We also study how the increase in consumption affects the ability to deliver the agreed energy profile. Figure 16 depicts the results for the cases of increased energy consumption in both morning and evening. In the former case, the community fails to meet the target only in morning hours while meeting the target during the rest of the day, as shown in Fig. 16a. A different behavior is observed when the consumption is larger than forecast in evening (after 17:00), as shown in Fig. 16. In this case, small deviations from the target profile are experienced throughout the day. This results from optimizing the objective with the quadratic penalty term define in (17). The mismatch is distributed among all time intervals starting from the begging until the last interval with the difference between forecast and actual values. The behaviour is similar to the above discussed case of increased production.

6 Conclusions

This paper presented the multiagent system developed for intelligent and autonomous functioning of the local energy community. The energy grid considering electricity and heat is modelled as the network of computational agents. These agents collaboratively solve energy flow problems and use the solutions to control consumption of flexible loads.

The obtained results showed the ability of the system to reduce the energy costs and to ensure the grid stability while satisfying the needs of the grid users.

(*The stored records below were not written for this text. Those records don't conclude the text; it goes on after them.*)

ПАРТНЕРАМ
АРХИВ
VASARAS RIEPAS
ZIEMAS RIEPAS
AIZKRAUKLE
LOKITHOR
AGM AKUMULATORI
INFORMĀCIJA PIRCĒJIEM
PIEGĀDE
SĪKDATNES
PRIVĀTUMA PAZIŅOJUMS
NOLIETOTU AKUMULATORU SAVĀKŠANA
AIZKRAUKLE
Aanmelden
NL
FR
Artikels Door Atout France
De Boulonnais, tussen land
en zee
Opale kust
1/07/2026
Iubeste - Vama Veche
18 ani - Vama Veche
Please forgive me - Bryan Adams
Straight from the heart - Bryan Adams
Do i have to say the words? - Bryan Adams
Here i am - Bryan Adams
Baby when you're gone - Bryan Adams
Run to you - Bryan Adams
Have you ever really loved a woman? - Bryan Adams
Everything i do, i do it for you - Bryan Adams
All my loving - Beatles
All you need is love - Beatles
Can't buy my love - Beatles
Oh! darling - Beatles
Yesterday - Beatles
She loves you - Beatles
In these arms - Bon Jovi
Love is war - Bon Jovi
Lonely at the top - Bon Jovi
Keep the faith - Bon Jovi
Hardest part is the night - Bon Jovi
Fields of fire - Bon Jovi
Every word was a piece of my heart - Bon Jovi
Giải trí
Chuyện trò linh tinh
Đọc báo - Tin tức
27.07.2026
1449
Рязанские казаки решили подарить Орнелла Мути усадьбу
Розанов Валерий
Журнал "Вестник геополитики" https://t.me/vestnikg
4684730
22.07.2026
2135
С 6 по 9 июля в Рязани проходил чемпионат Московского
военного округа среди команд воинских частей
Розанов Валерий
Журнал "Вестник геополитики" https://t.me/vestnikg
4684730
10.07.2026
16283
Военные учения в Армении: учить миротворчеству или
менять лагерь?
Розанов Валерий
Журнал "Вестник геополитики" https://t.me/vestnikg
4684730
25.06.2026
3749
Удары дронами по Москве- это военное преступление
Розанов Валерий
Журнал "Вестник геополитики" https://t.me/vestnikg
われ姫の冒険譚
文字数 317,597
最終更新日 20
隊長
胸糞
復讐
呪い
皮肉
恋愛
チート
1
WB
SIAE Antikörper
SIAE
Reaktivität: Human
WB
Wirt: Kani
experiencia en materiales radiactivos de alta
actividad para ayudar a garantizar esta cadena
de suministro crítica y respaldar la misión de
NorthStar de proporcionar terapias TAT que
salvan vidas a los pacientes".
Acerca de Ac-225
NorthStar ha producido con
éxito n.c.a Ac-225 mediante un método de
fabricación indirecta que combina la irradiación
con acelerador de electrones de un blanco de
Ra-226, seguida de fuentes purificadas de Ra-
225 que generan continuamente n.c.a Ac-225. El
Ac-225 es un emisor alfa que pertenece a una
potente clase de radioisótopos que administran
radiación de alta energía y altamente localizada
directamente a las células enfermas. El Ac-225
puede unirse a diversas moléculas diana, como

The optimized energy consumption profiles are meaningful, that is: (i) the energy consumption of flexible loads is scheduled in times when renewable energy is available; and (ii) the export of energy is scheduled so that local demand is met first and only the remaining excess is fed into the main grid. The optimization finds solutions satisfying all the constraints whenever feasible solutions exist. The constraints refer to each time unit and involve allowed levels of batteries’ charge, temperature limits, energy flow and energy balance in each node of the network.

The presented study considered the real-world community of households located in a close neighborhood. As observed in [4], these households have similar characteristics in terms of available flexible loads as well as energy consumption and production patterns. All households experience energy surplus and high local demand in same times during the day. Under such circumstances, the energy exchange at the community level is limited and the energy sharing mechanism is not fully appreciated. Although the presence of district battery alleviates this issue, it’s operation is costly as it is leased. The community would benefit from joining households without solar panels that are pure consumers. On the one hand, such consumer households would enjoy low prices for locally produced renewable energy. On the other hand, producer households would benefit from selling the energy to neighbors as the corresponding price is higher compared to the one for exporting to the main grid.

As future work, we intend to incorporate uncertainties into optimization as a way to account for forecast inaccuracies and to consider how costs and profits can be fairly distribute between community members.